In the Territory, the resources sector has suffered a 9.3% decrease in employment between March 14 and May 2, according to the NT Department of Treasury and Finance, a mix of both COVID-19 restrictions and general economic concerns to blame. 

Over the coming months the Territory government will support gas explorers "innovate and adapt to new market conditions." 

Exactly what these reforms will be rests at the feet of the new commission to work out. 

However, the government noted that it would try and expand its gas resources for other uses rather than just LNG exports. 

"Gas can not only be utilised to expand our LNG production capability, it can be a key industrial input for a variety of petrochemical products that can then be transformed into advanced manufactured productions." 
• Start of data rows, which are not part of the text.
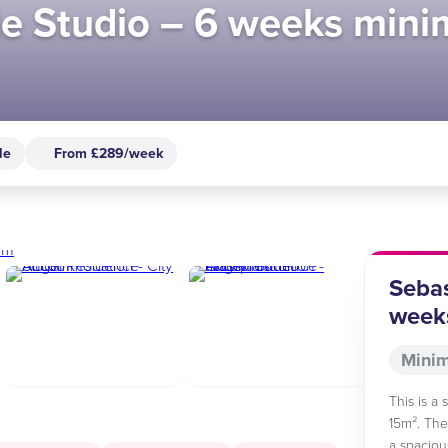
gle Studio – 6 weeks min
le
From £289/week
Sebas
week
Minim
This is a
15m². The
a spaciou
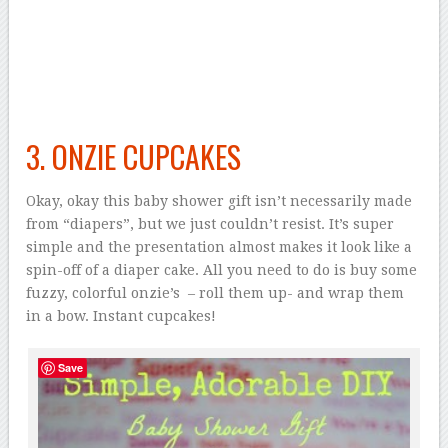
3. ONZIE CUPCAKES
Okay, okay this baby shower gift isn’t necessarily made
from “diapers”, but we just couldn’t resist. It’s super
simple and the presentation almost makes it look like a
spin-off of a diaper cake. All you need to do is buy some
fuzzy, colorful onzie’s – roll them up- and wrap them
in a bow. Instant cupcakes!
Save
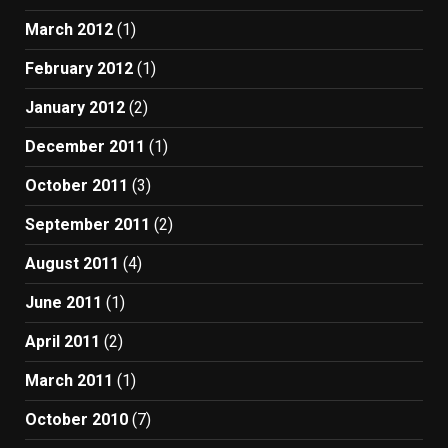
March 2012
(1)
February 2012
(1)
January 2012
(2)
December 2011
(1)
October 2011
(3)
September 2011
(2)
August 2011
(4)
June 2011
(1)
April 2011
(2)
March 2011
(1)
October 2010
(7)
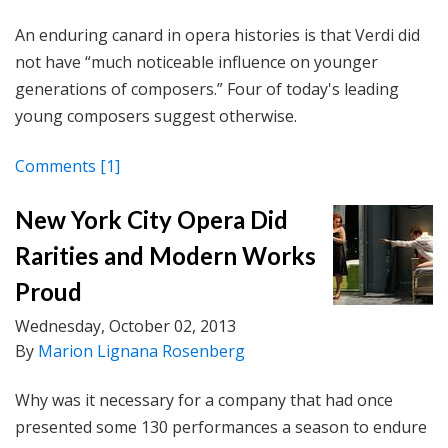
An enduring canard in opera histories is that Verdi did
not have “much noticeable influence on younger
generations of composers.” Four of today's leading
young composers suggest otherwise.
Comments
[1]
New York City Opera Did
Rarities and Modern Works
Proud
Wednesday, October 02, 2013
By
Marion Lignana Rosenberg
Why was it necessary for a company that had once
presented some 130 performances a season to endure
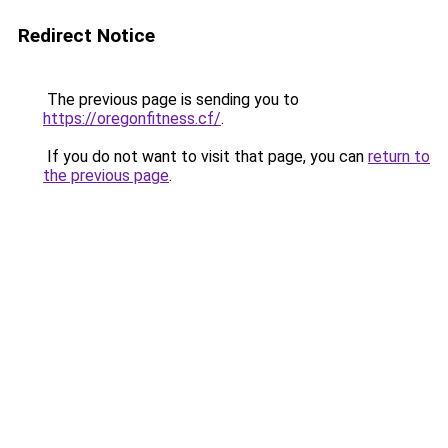
Redirect Notice
The previous page is sending you to
https://oregonfitness.cf/
.
If you do not want to visit that page, you can
return to
the previous page
.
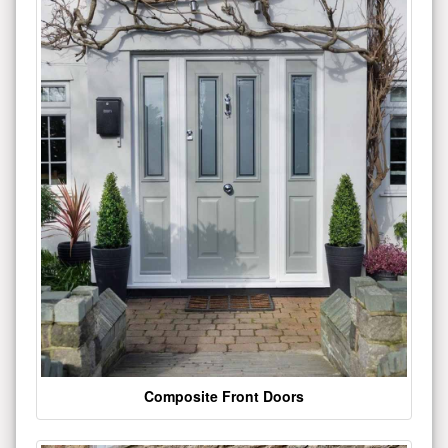
Composite Front Doors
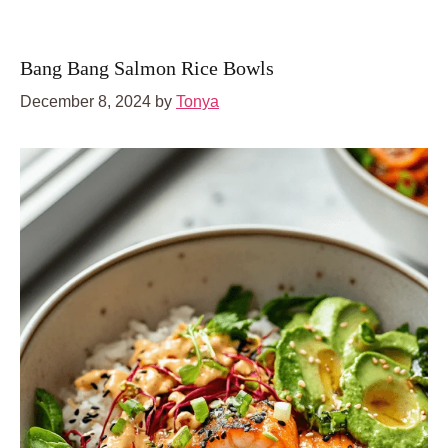
Bang Bang Salmon Rice Bowls
December 8, 2024
by
Tonya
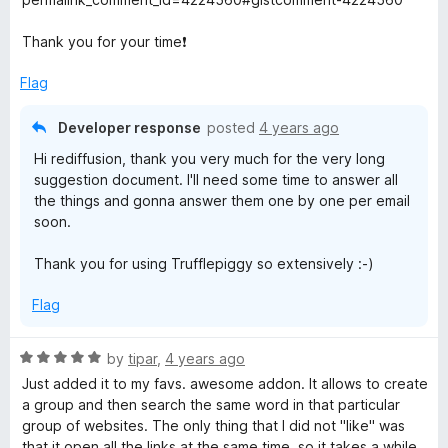
Thank you for your time❗
Flag
Developer response
posted
4 years ago
Hi rediffusion, thank you very much for the very long
suggestion document. I'll need some time to answer all
the things and gonna answer them one by one per email
soon.
Thank you for using Trufflepiggy so extensively :-)
Flag
R
by
tipar
,
4 years ago
a
Just added it to my favs. awesome addon. It allows to create
t
a group and then search the same word in that particular
e
group of websites. The only thing that I did not "like" was
d
that it open all the links at the same time, so it takes a while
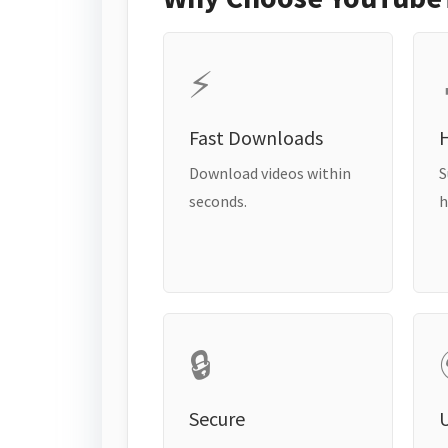
⚡
Fast Downloads
H
Download videos within
S
seconds.
h
🔒
Secure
The Gunner government said it would look to use its "new onshore gas and large scale solar generation" projects to push a manufacturing hub in the Territory. 

The greenpaper specifically named Darwin as the home for an "advanced industrial cluster." 

The announcement of the new commission for economic recovery comes just a week after the Territory threw nearly $12 million at the oil and gas sector in the hope it could help fast-track onshore gas exploration. 

The leaked NCCC report from Canberra's COVID-19 recovery taskforce recommendations, of yesterday, suggest spurring Beetaloo development, and that Geoscience Australia could play a role in partnering with explorers, and a pipeline could be a key piece of infrastructure. 

The Territory's quarterly fiscal report shows a deficit of $540 million. 

As part of the government's recovery plan post COVID-19, it had brought forward $11.79 million worth of funding for oil and gas explorers and producers to encourage investment. 

The cash will be made available through the Strategic Regional Environmental Baseline Assessment program. 

Treasurer Manison said the costs would be "recouped through cost-recovery arrangement with industry."

Manison said the wad of money would provide "funding certainty" for the oil and gas industry. 

She also noted the government remained committed to implementing the Hydraulic Fracturing Recommendations from the scientific inquiry into fraccing which led to the lifting of the fraccing ban in the NT.